Он возмущенно засопел, но, в конце концов, вынужденно согласился.
Закончив трапезу, засобирались. Григорий придержал меня на выходе, отведя взгляд в сторону.
– Я, наверное, останусь на дирижабле, – негромко сказал он, – Нужно… кое-что доделать… Да и прослежу, чтобы ничего не украли.
"Боишься пропустить сеанс связи?" – чуть не брякнул я, но вовремя сдержался.
– Как скажешь, – изобразить разочарование было не сложно, – Хотя твоя помощь была бы весьма кстати…
– Да что уж… Делов-то. Скатаетесь, поговорите.
На том и порешили. Отправились вчетвером, долго шли по специальной дорожке мимо гигантской посадочной площадки. Проезжающий мимо мини-омнибус сжалился, подбросив нас до здания воздушного порта.
Я испугался было, что сейчас с нас затребуют справки, пропуска, квитанции и прочие разрешения, но за дело взялся Доусон. Он заговорщицки поболтал с охранником, время от времени кивая в нашу сторону. Только внимательно присмотревшись, я успел заметить момент, когда в руках Джона мелькнули банкноты, тут же скрывшись за пропускной стойкой. Охранник благосклонно кивнул, Доусон махнул рукой, мы все беспрепятственно миновали контрольно-пропускной пункт.

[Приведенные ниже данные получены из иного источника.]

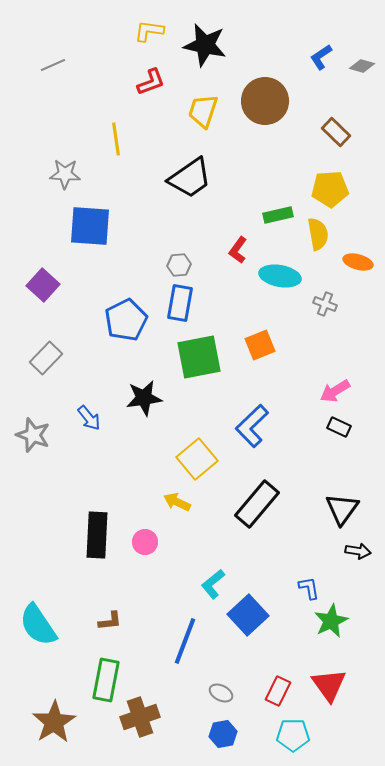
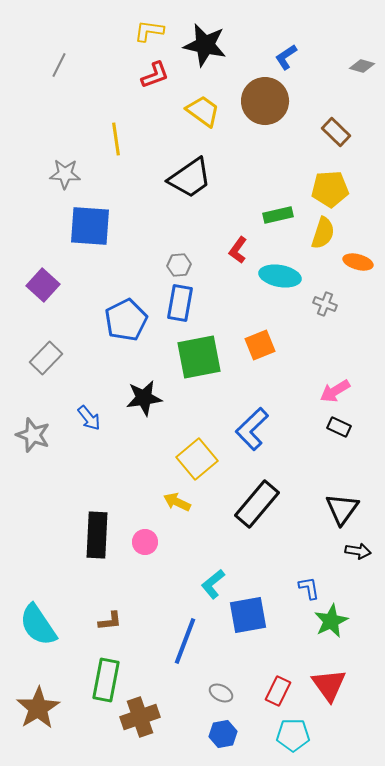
blue L-shape at (321, 57): moved 35 px left
gray line at (53, 65): moved 6 px right; rotated 40 degrees counterclockwise
red L-shape at (151, 82): moved 4 px right, 7 px up
yellow trapezoid at (203, 111): rotated 108 degrees clockwise
yellow semicircle at (318, 234): moved 5 px right, 1 px up; rotated 28 degrees clockwise
blue L-shape at (252, 426): moved 3 px down
blue square at (248, 615): rotated 33 degrees clockwise
brown star at (54, 722): moved 16 px left, 14 px up
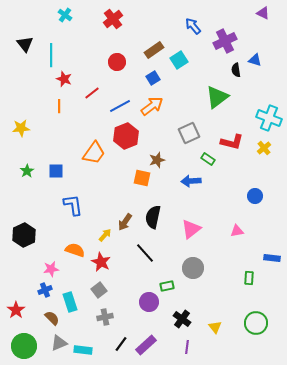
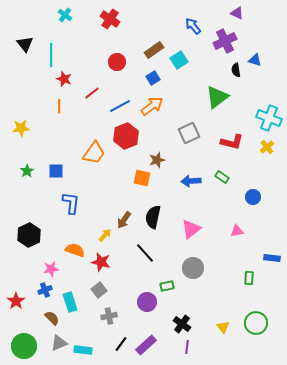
purple triangle at (263, 13): moved 26 px left
red cross at (113, 19): moved 3 px left; rotated 18 degrees counterclockwise
yellow cross at (264, 148): moved 3 px right, 1 px up
green rectangle at (208, 159): moved 14 px right, 18 px down
blue circle at (255, 196): moved 2 px left, 1 px down
blue L-shape at (73, 205): moved 2 px left, 2 px up; rotated 15 degrees clockwise
brown arrow at (125, 222): moved 1 px left, 2 px up
black hexagon at (24, 235): moved 5 px right
red star at (101, 262): rotated 12 degrees counterclockwise
purple circle at (149, 302): moved 2 px left
red star at (16, 310): moved 9 px up
gray cross at (105, 317): moved 4 px right, 1 px up
black cross at (182, 319): moved 5 px down
yellow triangle at (215, 327): moved 8 px right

– Надеюсь, вернуться обратно будет так же легко, – с сомнением пробормотал я.
– Не беспокойся, Антуан нас пропустит, – беспечно отмахнулся Джон, – Или Вальтер, его сменщик… Смотря кто будет на вахте.
Вот так, уже не просто познакомился, узнал имена, нашел подходы. Таланты Ханса дают о себе знать. А если бы не только таланты, но и знания, опыт… Охранник сам бы доплатил, лишь бы мы только прошли именно через его проходную. Если бы, если бы.
Поймав такси, уселись. Доусон занял переднее место, меня стиснули с двух сторон ворчливый профессор и прекрасная заклинательница. Водитель восхищенно причмокнул, узнав, куда мы направляемся, выразив, однако, удивление столь раннему часу для визита. Джон отговорился обстоятельствами.
Пока ехали, я, по мере сил, вглядывался в окно, рассматривая новый незнакомый город. И чем больше я смотрел, тем больше замечал, что не все так радужно, как казалось вчера с высоты птичьего полета.
На идеально ровной дороге нет-нет, да и встречались ухабы; брусчатка пешеходных площадей местами вздулась и повылазила; бордюры помяты, кое-где не дошли руки выкрасить все в один цвет; встречались дома с грязными фасадами, один даже подмигивал битым стеклом. Часть старинных домов, идущих то ли под снос, то ли под капитальный ремонт, просто завесили красивой тканью, рисунок которой изображал счастливый облик новопостроенных улиц. Великолепные благоустроенные парки соседствовали с трущобами, огороженными покосившимися заборами. Даже храмы, казавшиеся вчера столь величественными, при ближайшем рассмотрении теряли значительную часть блеска. Под облупившейся позолотой виднелась серая штукатурка, купола церквей уже не навевали мыслей о сказочном богатстве.
Конечно, я понимал, что подсознание специально выискивает недостатки, видит неряшливость и ошибки даже там, где их, может, и нет. Таков уж защитный механизм – чтобы возвыситься самому, нередко нужно принизить достижения других.
И все-таки – все не то, чем кажется. Даже здесь, в Пари, в центре мира.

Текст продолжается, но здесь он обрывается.